Homeownership can be complicated, but we also think it’s one of the most rewarding ventures out there. In our series, Ask an Edina Realty Lawyer, we are hoping to demystify some of the trickier aspects of buying, selling and owning a home.
In this edition, one of our lawyers covers the capacity for selling a home when a parent or loved one is diagnosed with Alzheimer’s or other types of dementia.
Dear Edina Realty Legal,
My mom was recently diagnosed with early-onset Alzheimer’s. She had been planning to sell her house soon. Will this affect her plans?
Edina Realty Legal:
Many people find themselves in the position of helping their parents determine how to handle their assets when diagnosed with Alzheimer’s or other types of dementia. The fact your mom was diagnosed with Alzheimer’s does not necessarily mean she can’t sell her house. It just means that legally, she must have the proper capacity.
In Minnesota and Wisconsin, a person has the legal capacity to enter into a real estate contract if they can understand to a reasonable extent the nature and effect of what they are doing. Your mom may experience varying levels of incapacity as her diagnosis progresses that affect her ability to understand and complete the sale of her house.
Can we sell her house for her?
Generally, the person who owns a house is the only person who legally has the power to sell the house. (This is true even for family members.) Your mom could identify someone to act on her behalf and sign any contracts or other documents involved in selling her house. She would do this by executing a power of attorney. A power of attorney is a legal document granting someone the power to act in certain ways, including the power to sell real property, like a house. For her power of attorney to be effective, your mom must complete and sign it of her own free will while she still has the proper capacity to do so.
“Durable” power of attorney
For the power of attorney to survive any future mental decline, the power of attorney must be made “durable” or otherwise specifically indicate that it is your mom’s intent for it to continue to be effective even if she loses capacity. How you make a power of attorney “durable” depends on the type of power of attorney put in place. For example, Minnesota’s statutory power of attorney form has a box she would need to check at the time she signs it for the power of attorney to remain in effect throughout any future incapacity.
Petition for conservatorship
If there is no power of attorney in place and your mom does not have the proper capacity to execute one, anyone who wants to sell her home would need to petition the court for conservatorship. In a conservatorship, the court appoints a person (called the “conservator” in Minnesota and the “guardian of the estate” in Wisconsin) to make financial decisions for the person subject to the conservatorship, including the power to sell their house. To be appointed as conservator for your mom, you would need to show the court that your mom lacks the proper capacity to make decisions regarding her assets and that you are an appropriate person to be appointed to make those decisions for her.

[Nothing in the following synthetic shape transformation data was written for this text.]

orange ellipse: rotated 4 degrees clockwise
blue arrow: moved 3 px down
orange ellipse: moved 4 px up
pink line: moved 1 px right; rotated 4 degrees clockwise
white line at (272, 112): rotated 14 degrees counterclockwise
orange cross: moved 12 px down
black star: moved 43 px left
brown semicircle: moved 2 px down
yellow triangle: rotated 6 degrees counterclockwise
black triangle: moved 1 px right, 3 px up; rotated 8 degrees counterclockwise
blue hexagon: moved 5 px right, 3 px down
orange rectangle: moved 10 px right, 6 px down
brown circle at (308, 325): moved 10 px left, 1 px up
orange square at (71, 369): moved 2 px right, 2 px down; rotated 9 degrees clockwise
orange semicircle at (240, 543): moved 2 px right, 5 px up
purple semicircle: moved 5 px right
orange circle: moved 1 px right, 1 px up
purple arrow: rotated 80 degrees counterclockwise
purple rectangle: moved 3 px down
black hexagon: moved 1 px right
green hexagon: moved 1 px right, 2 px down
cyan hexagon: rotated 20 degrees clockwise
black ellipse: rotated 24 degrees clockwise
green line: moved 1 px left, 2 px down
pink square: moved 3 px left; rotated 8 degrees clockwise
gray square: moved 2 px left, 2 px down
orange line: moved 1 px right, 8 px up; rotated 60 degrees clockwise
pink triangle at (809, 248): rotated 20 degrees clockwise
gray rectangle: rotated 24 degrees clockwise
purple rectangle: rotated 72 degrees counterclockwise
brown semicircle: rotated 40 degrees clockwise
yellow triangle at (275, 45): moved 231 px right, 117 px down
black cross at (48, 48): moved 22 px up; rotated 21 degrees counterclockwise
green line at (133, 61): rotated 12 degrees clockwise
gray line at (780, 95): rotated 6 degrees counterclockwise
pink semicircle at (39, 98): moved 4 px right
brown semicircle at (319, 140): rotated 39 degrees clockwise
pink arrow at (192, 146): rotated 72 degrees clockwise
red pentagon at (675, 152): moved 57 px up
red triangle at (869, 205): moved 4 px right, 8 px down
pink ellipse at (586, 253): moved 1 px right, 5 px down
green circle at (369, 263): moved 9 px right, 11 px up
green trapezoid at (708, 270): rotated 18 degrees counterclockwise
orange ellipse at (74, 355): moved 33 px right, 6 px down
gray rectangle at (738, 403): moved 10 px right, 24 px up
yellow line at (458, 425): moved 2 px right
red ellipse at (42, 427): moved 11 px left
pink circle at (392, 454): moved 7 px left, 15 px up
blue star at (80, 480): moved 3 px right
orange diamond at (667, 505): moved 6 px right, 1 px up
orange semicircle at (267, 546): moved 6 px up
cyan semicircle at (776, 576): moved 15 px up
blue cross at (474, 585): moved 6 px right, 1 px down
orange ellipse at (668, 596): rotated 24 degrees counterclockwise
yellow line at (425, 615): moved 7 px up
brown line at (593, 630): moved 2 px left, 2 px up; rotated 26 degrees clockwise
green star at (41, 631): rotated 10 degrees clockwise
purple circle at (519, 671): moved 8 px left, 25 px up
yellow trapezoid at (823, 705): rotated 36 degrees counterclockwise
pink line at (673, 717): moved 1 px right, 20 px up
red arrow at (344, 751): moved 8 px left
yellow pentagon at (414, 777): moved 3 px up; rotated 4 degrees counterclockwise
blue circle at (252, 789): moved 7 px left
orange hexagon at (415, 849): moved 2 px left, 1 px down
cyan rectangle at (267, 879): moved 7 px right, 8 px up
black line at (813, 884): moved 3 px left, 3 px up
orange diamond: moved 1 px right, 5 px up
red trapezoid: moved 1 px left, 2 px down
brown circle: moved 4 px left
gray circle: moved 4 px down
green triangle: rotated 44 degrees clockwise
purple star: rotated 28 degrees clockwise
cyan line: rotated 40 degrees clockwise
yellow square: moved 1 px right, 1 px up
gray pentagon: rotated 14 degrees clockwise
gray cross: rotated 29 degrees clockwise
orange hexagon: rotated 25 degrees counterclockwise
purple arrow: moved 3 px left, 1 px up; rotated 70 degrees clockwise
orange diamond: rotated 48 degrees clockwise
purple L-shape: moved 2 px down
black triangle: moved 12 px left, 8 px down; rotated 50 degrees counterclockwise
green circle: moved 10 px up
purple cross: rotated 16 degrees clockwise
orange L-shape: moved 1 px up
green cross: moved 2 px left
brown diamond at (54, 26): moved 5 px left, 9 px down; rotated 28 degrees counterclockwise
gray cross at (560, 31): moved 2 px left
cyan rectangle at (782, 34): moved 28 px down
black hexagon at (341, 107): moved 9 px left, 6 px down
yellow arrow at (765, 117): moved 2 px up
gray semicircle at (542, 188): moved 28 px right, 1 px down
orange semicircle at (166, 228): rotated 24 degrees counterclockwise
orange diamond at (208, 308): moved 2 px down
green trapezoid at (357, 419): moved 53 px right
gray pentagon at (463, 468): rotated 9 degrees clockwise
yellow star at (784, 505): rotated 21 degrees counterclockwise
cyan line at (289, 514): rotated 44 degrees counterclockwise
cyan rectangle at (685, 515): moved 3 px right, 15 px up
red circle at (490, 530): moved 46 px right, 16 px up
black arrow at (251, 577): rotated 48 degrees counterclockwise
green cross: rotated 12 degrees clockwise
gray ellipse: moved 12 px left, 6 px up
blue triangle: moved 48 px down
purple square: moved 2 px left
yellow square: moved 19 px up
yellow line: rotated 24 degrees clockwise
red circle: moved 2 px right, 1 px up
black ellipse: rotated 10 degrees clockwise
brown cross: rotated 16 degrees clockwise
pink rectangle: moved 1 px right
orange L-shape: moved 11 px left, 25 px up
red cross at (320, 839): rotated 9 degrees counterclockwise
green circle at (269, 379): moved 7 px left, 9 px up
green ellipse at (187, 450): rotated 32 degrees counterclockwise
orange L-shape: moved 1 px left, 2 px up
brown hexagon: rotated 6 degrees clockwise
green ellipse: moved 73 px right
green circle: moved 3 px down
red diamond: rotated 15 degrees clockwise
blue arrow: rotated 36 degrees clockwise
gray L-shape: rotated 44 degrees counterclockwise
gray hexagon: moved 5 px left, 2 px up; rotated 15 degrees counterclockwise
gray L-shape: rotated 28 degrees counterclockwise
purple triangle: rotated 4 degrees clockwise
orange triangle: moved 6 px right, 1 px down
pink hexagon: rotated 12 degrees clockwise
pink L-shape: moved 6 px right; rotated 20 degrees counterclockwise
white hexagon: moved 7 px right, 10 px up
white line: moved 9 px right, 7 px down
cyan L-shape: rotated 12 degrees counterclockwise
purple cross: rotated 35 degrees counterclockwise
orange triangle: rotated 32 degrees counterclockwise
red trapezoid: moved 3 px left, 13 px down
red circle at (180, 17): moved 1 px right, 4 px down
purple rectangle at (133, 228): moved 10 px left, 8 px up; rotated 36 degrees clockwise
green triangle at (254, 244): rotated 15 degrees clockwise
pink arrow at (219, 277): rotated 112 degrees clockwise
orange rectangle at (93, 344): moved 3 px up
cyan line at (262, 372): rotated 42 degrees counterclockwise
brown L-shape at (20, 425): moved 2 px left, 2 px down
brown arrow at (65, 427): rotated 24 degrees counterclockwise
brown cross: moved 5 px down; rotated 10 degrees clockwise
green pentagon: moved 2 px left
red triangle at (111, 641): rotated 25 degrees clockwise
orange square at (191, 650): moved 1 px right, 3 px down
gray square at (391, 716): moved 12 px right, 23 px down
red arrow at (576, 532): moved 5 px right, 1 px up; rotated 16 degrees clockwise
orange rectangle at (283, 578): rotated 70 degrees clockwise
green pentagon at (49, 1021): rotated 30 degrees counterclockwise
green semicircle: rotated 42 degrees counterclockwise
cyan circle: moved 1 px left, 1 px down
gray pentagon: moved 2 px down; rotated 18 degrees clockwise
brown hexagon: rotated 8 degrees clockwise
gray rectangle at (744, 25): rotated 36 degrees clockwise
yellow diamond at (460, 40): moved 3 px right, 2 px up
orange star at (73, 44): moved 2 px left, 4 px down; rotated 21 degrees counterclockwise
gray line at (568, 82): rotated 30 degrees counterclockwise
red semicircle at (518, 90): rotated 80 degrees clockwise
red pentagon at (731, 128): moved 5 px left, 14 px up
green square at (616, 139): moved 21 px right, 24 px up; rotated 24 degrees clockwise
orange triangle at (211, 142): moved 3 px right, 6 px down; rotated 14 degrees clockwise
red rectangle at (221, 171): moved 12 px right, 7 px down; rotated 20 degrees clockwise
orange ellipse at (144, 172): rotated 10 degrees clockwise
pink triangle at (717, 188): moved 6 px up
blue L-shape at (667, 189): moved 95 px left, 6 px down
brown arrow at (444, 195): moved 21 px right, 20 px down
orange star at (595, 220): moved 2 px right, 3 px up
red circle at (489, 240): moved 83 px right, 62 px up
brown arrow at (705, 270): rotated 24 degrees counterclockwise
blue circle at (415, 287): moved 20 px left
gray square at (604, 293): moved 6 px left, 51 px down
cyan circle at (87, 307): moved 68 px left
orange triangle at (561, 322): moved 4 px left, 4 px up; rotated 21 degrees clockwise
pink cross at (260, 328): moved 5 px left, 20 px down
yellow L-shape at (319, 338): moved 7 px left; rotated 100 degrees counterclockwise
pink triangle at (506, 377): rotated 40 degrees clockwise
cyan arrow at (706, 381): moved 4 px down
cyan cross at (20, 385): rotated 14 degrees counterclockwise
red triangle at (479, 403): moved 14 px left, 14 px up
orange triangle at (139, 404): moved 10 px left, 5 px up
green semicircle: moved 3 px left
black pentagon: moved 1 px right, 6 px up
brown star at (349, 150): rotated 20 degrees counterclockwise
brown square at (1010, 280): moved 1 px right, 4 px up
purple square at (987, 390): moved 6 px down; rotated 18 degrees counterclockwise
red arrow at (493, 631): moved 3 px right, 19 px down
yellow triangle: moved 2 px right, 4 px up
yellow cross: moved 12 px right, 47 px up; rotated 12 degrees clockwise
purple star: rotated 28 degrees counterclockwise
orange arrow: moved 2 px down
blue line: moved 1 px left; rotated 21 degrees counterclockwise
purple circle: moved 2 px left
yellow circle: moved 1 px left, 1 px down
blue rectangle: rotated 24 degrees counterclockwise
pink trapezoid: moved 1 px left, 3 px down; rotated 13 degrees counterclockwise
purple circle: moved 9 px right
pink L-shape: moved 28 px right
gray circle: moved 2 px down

Please note that selling your mom’s house may affect her ability to qualify for different types of government assistance, like VA pensions/aid or Medicaid. These topics are outside the scope of this article and should be discussed with an experienced elder law attorney.
The Edina Realty Legal Department serves as in-house counsel for Edina Realty and does not represent private clients. This insight is not intended to provide legal advice.